Page segmentation data:
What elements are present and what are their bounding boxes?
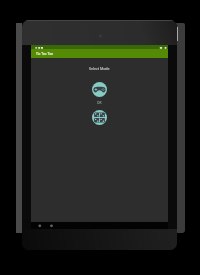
button[interactable]: Play single player xyxy=(92,82,107,97)
staticText: OR xyxy=(97,101,102,105)
button[interactable]: Play multiplayer xyxy=(92,110,107,125)
button[interactable]: Tic Tac Toe xyxy=(31,49,168,58)
staticText: Select Mode xyxy=(89,66,110,71)
staticText: Tic Tac Toe xyxy=(36,51,54,56)
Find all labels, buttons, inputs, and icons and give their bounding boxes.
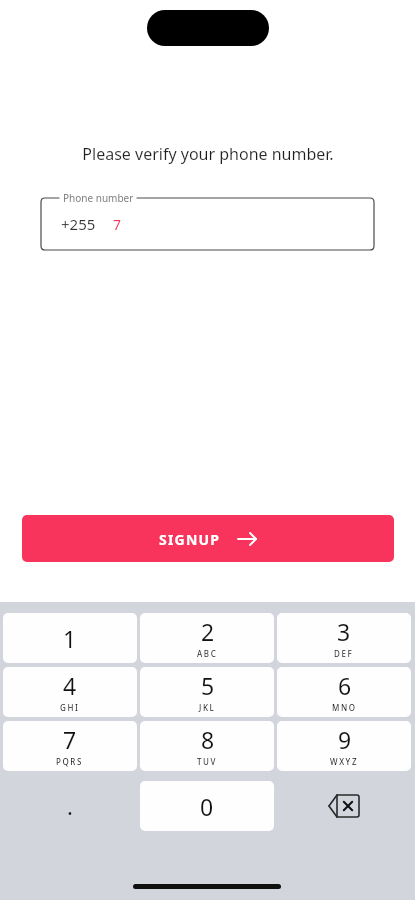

Exercise requirements:
Exact copies of all the entries, without any pictures, are what the answer must contain.

Exercise result:
What elements are present and what are their bounding boxes?
button[interactable]: Play single player xyxy=(92,82,107,97)
staticText: OR xyxy=(97,101,102,105)
button[interactable]: Play multiplayer xyxy=(92,110,107,125)
button[interactable]: Tic Tac Toe xyxy=(31,49,168,58)
staticText: Select Mode xyxy=(89,66,110,71)
staticText: Tic Tac Toe xyxy=(36,51,54,56)
Find all labels, buttons, inputs, and icons and give their bounding boxes.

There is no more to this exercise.